Task instructions:
Pictures aside, can you reproduce the records word for word?

[Exercise input — start]

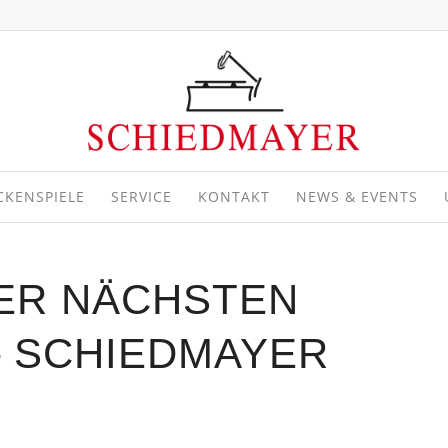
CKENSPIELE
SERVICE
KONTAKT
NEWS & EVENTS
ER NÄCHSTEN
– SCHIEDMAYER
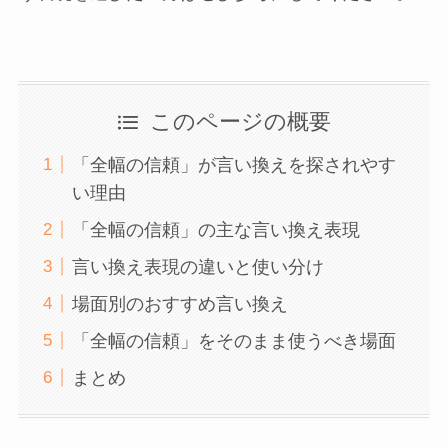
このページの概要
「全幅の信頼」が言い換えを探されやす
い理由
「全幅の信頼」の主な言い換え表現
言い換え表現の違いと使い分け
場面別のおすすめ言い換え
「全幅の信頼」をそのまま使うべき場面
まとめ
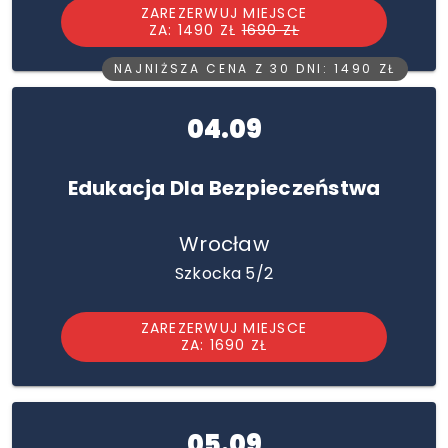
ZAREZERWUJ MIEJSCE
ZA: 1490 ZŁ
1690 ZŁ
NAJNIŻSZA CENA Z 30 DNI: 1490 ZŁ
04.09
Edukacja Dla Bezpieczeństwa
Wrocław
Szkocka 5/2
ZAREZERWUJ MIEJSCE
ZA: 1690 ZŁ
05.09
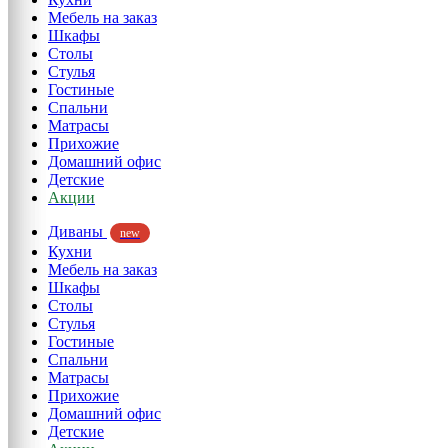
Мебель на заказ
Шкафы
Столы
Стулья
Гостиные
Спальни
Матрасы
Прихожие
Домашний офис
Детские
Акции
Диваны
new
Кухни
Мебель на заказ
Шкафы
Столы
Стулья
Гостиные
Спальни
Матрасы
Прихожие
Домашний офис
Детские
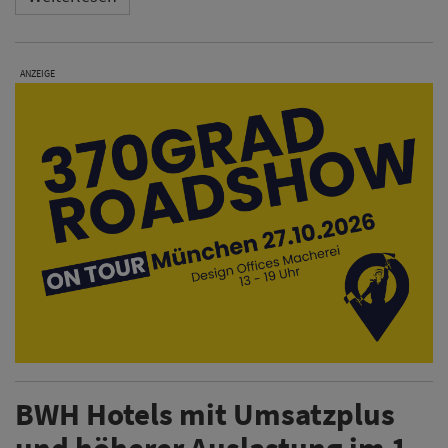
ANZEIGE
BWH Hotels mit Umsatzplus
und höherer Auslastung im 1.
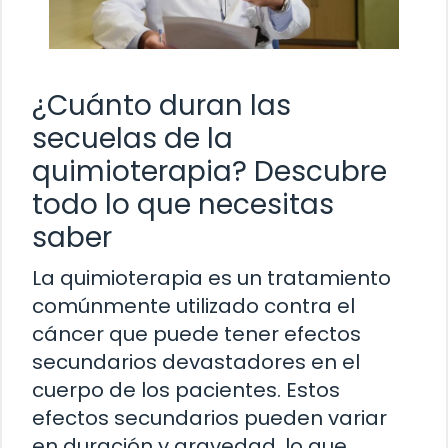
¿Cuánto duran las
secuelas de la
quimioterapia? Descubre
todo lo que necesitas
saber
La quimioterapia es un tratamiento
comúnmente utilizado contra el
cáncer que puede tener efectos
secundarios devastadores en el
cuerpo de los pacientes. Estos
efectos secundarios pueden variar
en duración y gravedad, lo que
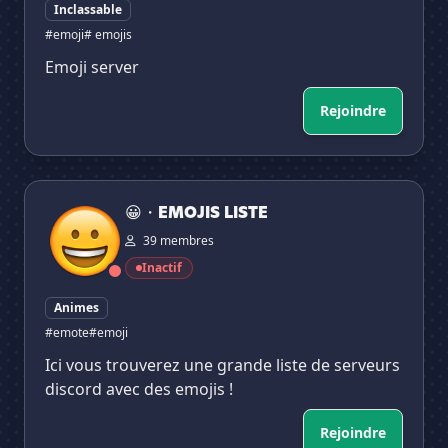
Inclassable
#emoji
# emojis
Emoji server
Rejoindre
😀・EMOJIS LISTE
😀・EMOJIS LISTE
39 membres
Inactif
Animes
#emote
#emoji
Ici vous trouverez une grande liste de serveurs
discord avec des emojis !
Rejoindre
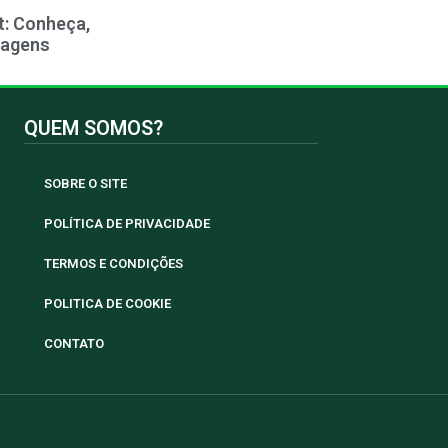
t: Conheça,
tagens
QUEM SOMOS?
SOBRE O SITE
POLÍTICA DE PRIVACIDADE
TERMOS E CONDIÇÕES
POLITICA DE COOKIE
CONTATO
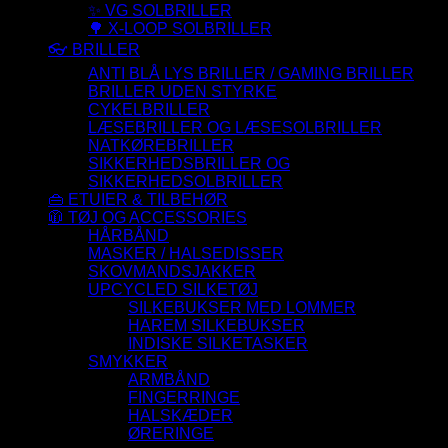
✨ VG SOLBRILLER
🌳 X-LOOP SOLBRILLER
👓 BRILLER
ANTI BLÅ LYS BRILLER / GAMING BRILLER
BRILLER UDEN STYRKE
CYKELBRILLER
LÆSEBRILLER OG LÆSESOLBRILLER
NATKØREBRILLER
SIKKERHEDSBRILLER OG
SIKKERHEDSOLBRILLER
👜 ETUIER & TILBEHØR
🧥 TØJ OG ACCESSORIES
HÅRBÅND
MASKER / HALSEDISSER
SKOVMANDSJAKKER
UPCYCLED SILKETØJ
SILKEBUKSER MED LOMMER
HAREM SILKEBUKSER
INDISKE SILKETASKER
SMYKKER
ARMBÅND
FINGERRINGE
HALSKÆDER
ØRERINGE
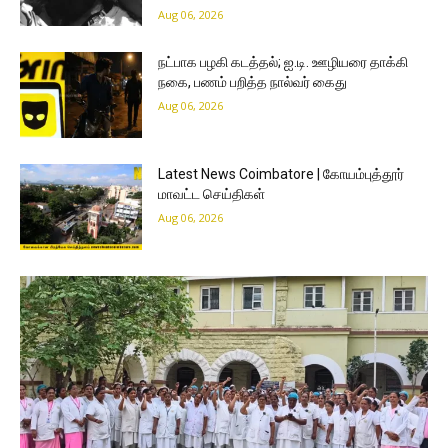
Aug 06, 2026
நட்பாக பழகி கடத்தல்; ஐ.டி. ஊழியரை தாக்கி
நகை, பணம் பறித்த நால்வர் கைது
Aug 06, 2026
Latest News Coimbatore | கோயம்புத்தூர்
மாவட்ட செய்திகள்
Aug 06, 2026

[Exercise input — finish]

Result for this exercise:
CKENSPIELE
SERVICE
KONTAKT
NEWS & EVENTS
ER NÄCHSTEN
– SCHIEDMAYER
このページの概要
「全幅の信頼」が言い換えを探されやす
い理由
「全幅の信頼」の主な言い換え表現
言い換え表現の違いと使い分け
場面別のおすすめ言い換え
「全幅の信頼」をそのまま使うべき場面
まとめ
ZAREZERWUJ MIEJSCE
ZA: 1490 ZŁ
1690 ZŁ
NAJNIŻSZA CENA Z 30 DNI: 1490 ZŁ
04.09
Edukacja Dla Bezpieczeństwa
Wrocław
Szkocka 5/2
ZAREZERWUJ MIEJSCE
ZA: 1690 ZŁ
05.09
Мебель на заказ
Шкафы
Столы
Стулья
Гостиные
Спальни
Матрасы
Прихожие
Домашний офис
Детские
Акции
Диваны
new
Кухни
Мебель на заказ
Шкафы
Столы
Стулья
Гостиные
Спальни
Матрасы
Прихожие
Домашний офис
Детские
ANZEIGE
BWH Hotels mit Umsatzplus
und höherer Auslastung im 1.
¿Cuánto duran las
secuelas de la
quimioterapia? Descubre
todo lo que necesitas
saber
La quimioterapia es un tratamiento
comúnmente utilizado contra el
cáncer que puede tener efectos
secundarios devastadores en el
cuerpo de los pacientes. Estos
efectos secundarios pueden variar
en duración y gravedad, lo que
Inclassable
#emoji
# emojis
Emoji server
Rejoindre
😀・EMOJIS LISTE
😀・EMOJIS LISTE
39 membres
Inactif
Animes
#emote
#emoji
Ici vous trouverez une grande liste de serveurs
discord avec des emojis !
Rejoindre
t: Conheça,
tagens
QUEM SOMOS?
SOBRE O SITE
POLÍTICA DE PRIVACIDADE
TERMOS E CONDIÇÕES
POLITICA DE COOKIE
CONTATO
✨ VG SOLBRILLER
🌳 X-LOOP SOLBRILLER
👓 BRILLER
ANTI BLÅ LYS BRILLER / GAMING BRILLER
BRILLER UDEN STYRKE
CYKELBRILLER
LÆSEBRILLER OG LÆSESOLBRILLER
NATKØREBRILLER
SIKKERHEDSBRILLER OG
SIKKERHEDSOLBRILLER
👜 ETUIER & TILBEHØR
🧥 TØJ OG ACCESSORIES
HÅRBÅND
MASKER / HALSEDISSER
SKOVMANDSJAKKER
UPCYCLED SILKETØJ
SILKEBUKSER MED LOMMER
HAREM SILKEBUKSER
INDISKE SILKETASKER
SMYKKER
ARMBÅND
FINGERRINGE
HALSKÆDER
ØRERINGE
Aug 06, 2026
நட்பாக பழகி கடத்தல்; ஐ.டி. ஊழியரை தாக்கி
நகை, பணம் பறித்த நால்வர் கைது
Aug 06, 2026
Latest News Coimbatore | கோயம்புத்தூர்
மாவட்ட செய்திகள்
Aug 06, 2026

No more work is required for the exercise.